Serializable Snapshot Isolation (SSI)

PostgreSQL implements true serializable isolation using the SSI algorithm, based on the research of Michael Cahill, Uwe Rohm, and Alan Fekete (SIGMOD 2008). SSI runs snapshot isolation as the base mechanism but monitors for rw-conflict patterns that could cause serialization anomalies, aborting transactions when necessary.
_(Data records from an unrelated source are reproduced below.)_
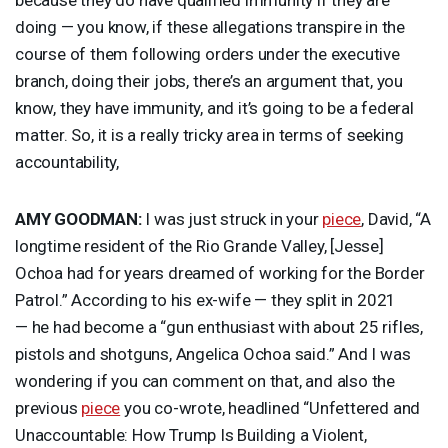
doing — you know, if these allegations transpire in the
course of them following orders under the executive
branch, doing their jobs, there’s an argument that, you
know, they have immunity, and it’s going to be a federal
matter. So, it is a really tricky area in terms of seeking
accountability,
AMY
GOODMAN
:
I was just struck in your
piece
, David, “A
longtime resident of the Rio Grande Valley, [Jesse]
Ochoa had for years dreamed of working for the Border
Patrol.” According to his ex-wife — they split in 2021
— he had become a “gun enthusiast with about 25 rifles,
pistols and shotguns, Angelica Ochoa said.” And I was
wondering if you can comment on that, and also the
previous
piece
you co-wrote, headlined “Unfettered and
Unaccountable: How Trump Is Building a Violent,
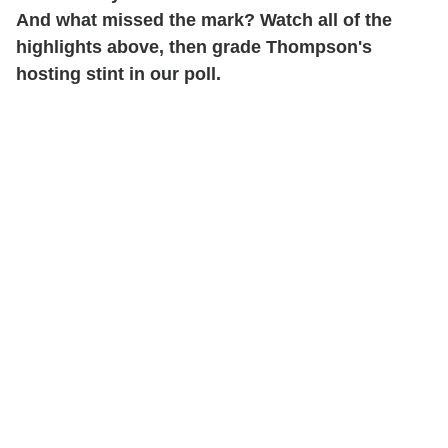
And what missed the mark? Watch all of the
highlights above, then grade Thompson's
hosting stint in our poll.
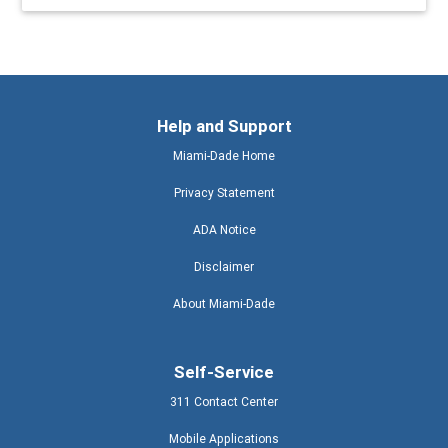
Help and Support
Miami-Dade Home
Privacy Statement
ADA Notice
Disclaimer
About Miami-Dade
Self-Service
311 Contact Center
Mobile Applications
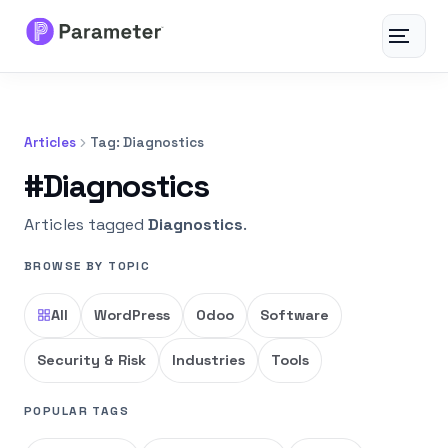
Toggle
navigat
Services
Articles
Tag: Diagnostics
About
#Diagnostics
Results
Articles tagged
Diagnostics
.
BROWSE BY TOPIC
FAQs
All
WordPress
Odoo
Software
Articles
Security & Risk
Industries
Tools
Free Tools
POPULAR TAGS
Contact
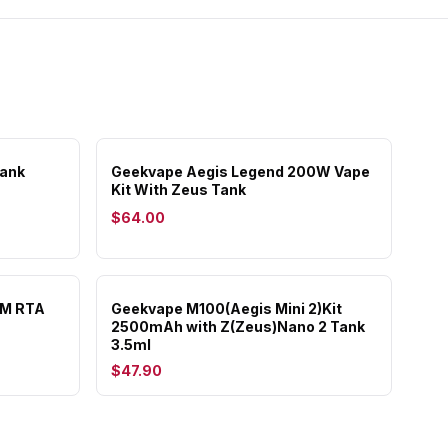
Tank
Geekvape Aegis Legend 200W Vape
Kit With Zeus Tank
$64.00
MM RTA
Geekvape M100(Aegis Mini 2)Kit
2500mAh with Z(Zeus)Nano 2 Tank
3.5ml
$47.90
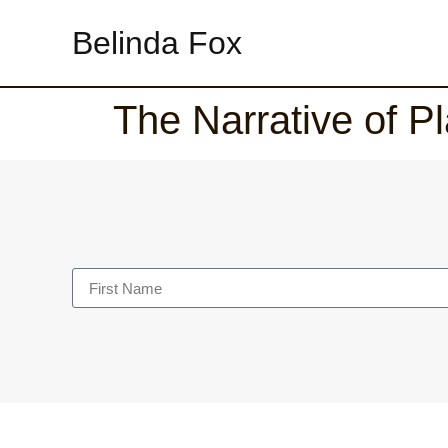
Belinda Fox
The Narrative of Pl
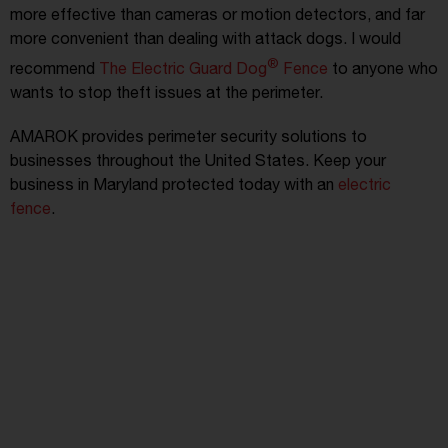
more effective than cameras or motion detectors, and far
more convenient than dealing with attack dogs. I would
®
recommend
The Electric Guard Dog
Fence
to anyone who
wants to stop theft issues at the perimeter.
AMAROK provides perimeter security solutions to
businesses throughout the United States. Keep your
business in Maryland protected today with an
electric
fence
.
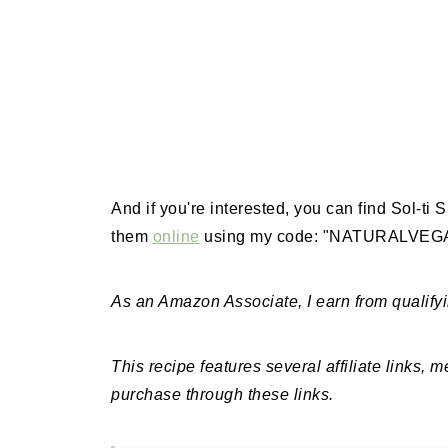
And if you're interested, you can find Sol-ti
them
online
using my code: "NATURALVEGAN
As an Amazon Associate, I earn from qualify
This recipe features several affiliate links, 
purchase through these links.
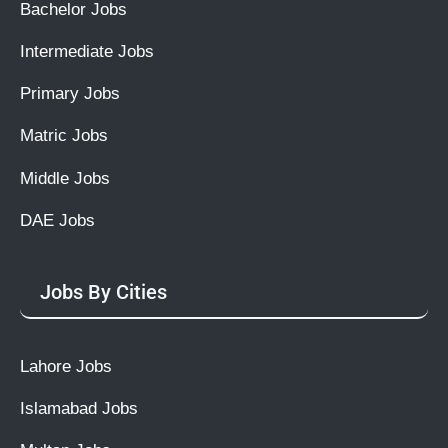
Bachelor Jobs
Intermediate Jobs
Primary Jobs
Matric Jobs
Middle Jobs
DAE Jobs
Jobs By Cities
Lahore Jobs
Islamabad Jobs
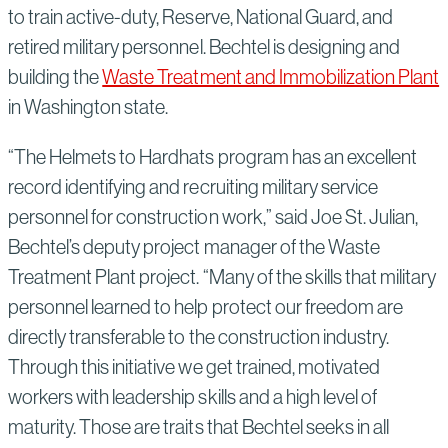
to train active-duty, Reserve, National Guard, and
retired military personnel. Bechtel is designing and
building the
Waste Treatment and Immobilization Plant
in Washington state.
“The Helmets to Hardhats program has an excellent
record identifying and recruiting military service
personnel for construction work,” said Joe St. Julian,
Bechtel’s deputy project manager of the Waste
Treatment Plant project. “Many of the skills that military
personnel learned to help protect our freedom are
directly transferable to the construction industry.
Through this initiative we get trained, motivated
workers with leadership skills and a high level of
maturity. Those are traits that Bechtel seeks in all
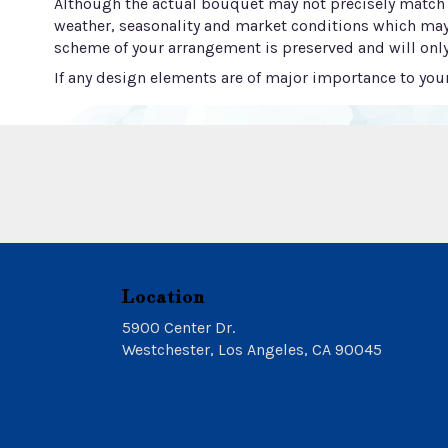
Although the actual bouquet may not precisely match t
weather, seasonality and market conditions which may aff
scheme of your arrangement is preserved and will only
If any design elements are of major importance to your 
Location
5900 Center Dr.
(link
Westchester, Los Angeles, CA 90045
opens
in
a
new
window)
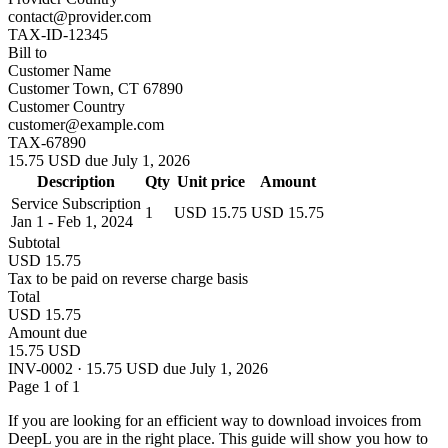
contact@provider.com
TAX-ID-12345
Bill to
Customer Name
Customer Town, CT 67890
Customer Country
customer@example.com
TAX-67890
15.75 USD due July 1, 2026
Description
Qty
Unit price
Amount
Service Subscription
1
USD 15.75
USD 15.75
Jan 1 - Feb 1, 2024
Subtotal
USD 15.75
Tax to be paid on reverse charge basis
Total
USD 15.75
Amount due
15.75 USD
INV-0002 · 15.75 USD due July 1, 2026
Page 1 of 1
If you are looking for an efficient way to download invoices from
DeepL you are in the right place. This guide will show you how to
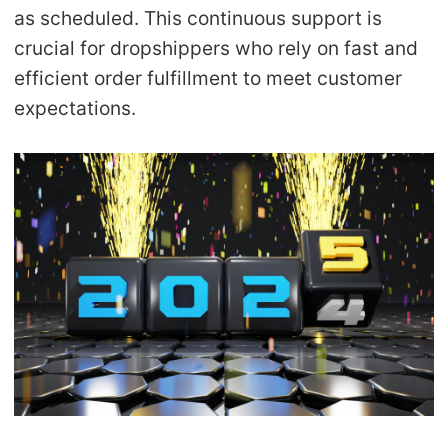
as scheduled
. This continuous support is
crucial for dropshippers who rely on fast and
efficient order fulfillment to meet customer
expectations.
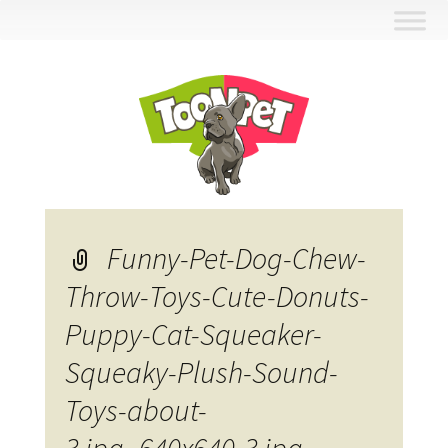
Skip
to
content
Funny-Pet-Dog-Chew-
Throw-Toys-Cute-Donuts-
Puppy-Cat-Squeaker-
Squeaky-Plush-Sound-
Toys-about-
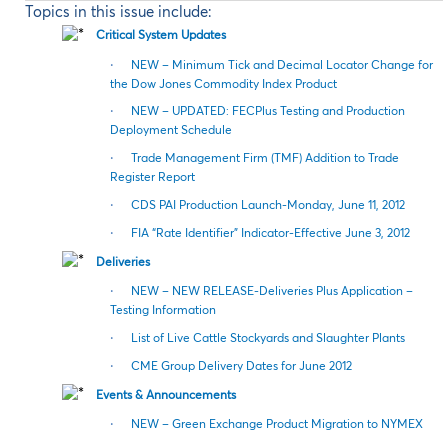
Topics in this issue include:
Critical System Updates
·
NEW – Minimum Tick and Decimal Locator Change for
the Dow Jones Commodity Index Product
·
NEW – UPDATED: FECPlus Testing and Production
Deployment Schedule
·
Trade Management Firm (TMF) Addition to Trade
Register Report
·
CDS PAI Production Launch-Monday, June 11, 2012
·
FIA “Rate Identifier” Indicator-Effective June 3, 2012
Deliveries
·
NEW – NEW RELEASE-Deliveries Plus Application –
Testing Information
·
List of Live Cattle Stockyards and Slaughter Plants
·
CME Group Delivery Dates for June 2012
Events & Announcements
·
NEW – Green Exchange Product Migration to NYMEX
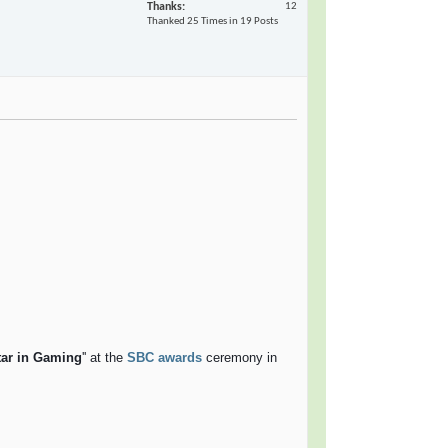
Thanks
12
Thanked 25 Times in 19 Posts
tar in Gaming
'' at the
SBC awards
ceremony in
The key insight: snapshot isolation anomalies always involve a cycle in the transaction dependency graph, and every such cycle contains a dangerous structure – two adjacent rw-conflict edges.

Key Source Files

File	Purpose
`src/backend/storage/lmgr/predicate.c`	SSI implementation (~6000 lines)
`src/include/storage/predicate.h`	Public API
`src/include/storage/predicate_internals.h`	SERIALIZABLEXACT, predicate lock structs
`src/backend/storage/lmgr/README-SSI`	Detailed design document

Background: Why Snapshot Isolation Is Not Enough

Snapshot isolation prevents dirty reads, non-repeatable reads, and phantoms. But it permits write skew – an anomaly where two concurrent transactions each read overlapping data, make decisions based on it, and write non-overlapping data, producing a result impossible under any serial execution.

Classic example:

T1: reads A=10, B=10 (sum=20, constraint: sum >= 20)
T1: sets A = A - 15 = -5
T2: reads A=10, B=10 (same snapshot, sum=20)
T2: sets B = B - 15 = -5
Both commit. A + B = -10. Constraint violated.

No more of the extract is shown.